Sadly, it's also not that surprising that the entire research community doesn't care too much and is happy to crank out papers with this issue anyway. It's similar to data mining for statistical significance or other problems, and indeed machine learning is not at all a silver bullet to get around those problems.
One approach that might help reduce the problem is to randomly sub-sample windows. It would be a lot of work, and probably be computationally costly, but you could in principal devise a sampling scheme where you jointly sample all of the sub-windows at once, in such a way as to ensure certain bounds on the total amount of overlap between them, using probably some sort of Metropolis-like scheme. It's not clear to me if this is worthwhile or not, and I tend to prefer the idea of quantizing the signal in some way to make it a lexicographic problem instead.
Also note that the problem is a lot less worrisome in supervised learning, like training a decision tree or SVM on overlapping sub-windows. The reason is that you (presumably) have control over the labels. So you can ensure that two highly correlated sub-samples (like window p and window p+1) get the same label most of the time when it matters (e.g. when you're right on top of the interesting phenomenon you want to classify). Crucially the reason this helps is that you not only can ensure that two sample windows which differ by only a slight amount of sliding will get the same label, but also that those windows will get the same label as other instances of the same phenomenon elsewhere in the signal, perhaps far away in some other sub-window nowhere near it. It means you are clamping the positive training samples to reflect the signal properties you want, rather than hoping the clustering will intrinsically pick that to be the notion of similarity it uses when classifying samples (which, as the paper points out, you have no reason to expect that it will).

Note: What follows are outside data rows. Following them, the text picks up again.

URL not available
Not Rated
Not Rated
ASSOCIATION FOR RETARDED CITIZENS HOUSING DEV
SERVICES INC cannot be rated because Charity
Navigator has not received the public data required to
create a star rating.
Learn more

But it will still suffer somewhat to subjective choices about when, exactly, the window has slid far enough away from the labeled phenomenon to have "rolled off" enough that the label should be for the other class (in a binary case). What's bad about this is that however this gets codified into the training set needs to be taken into account as part of the experimental design and accounted for when reporting anything like statistical significance results later on. But because this choice, which is effectively a "roll off" parameter, is not written down or made explicitly part of the model anywhere, most people just ignore, or don't think about the way it might have an effect on the result.
The sliding window approach is not adding random noise to the clustering, it is adding redundantly similar data to the clustering resulting in almost perfect sine-wave-like cluster centers.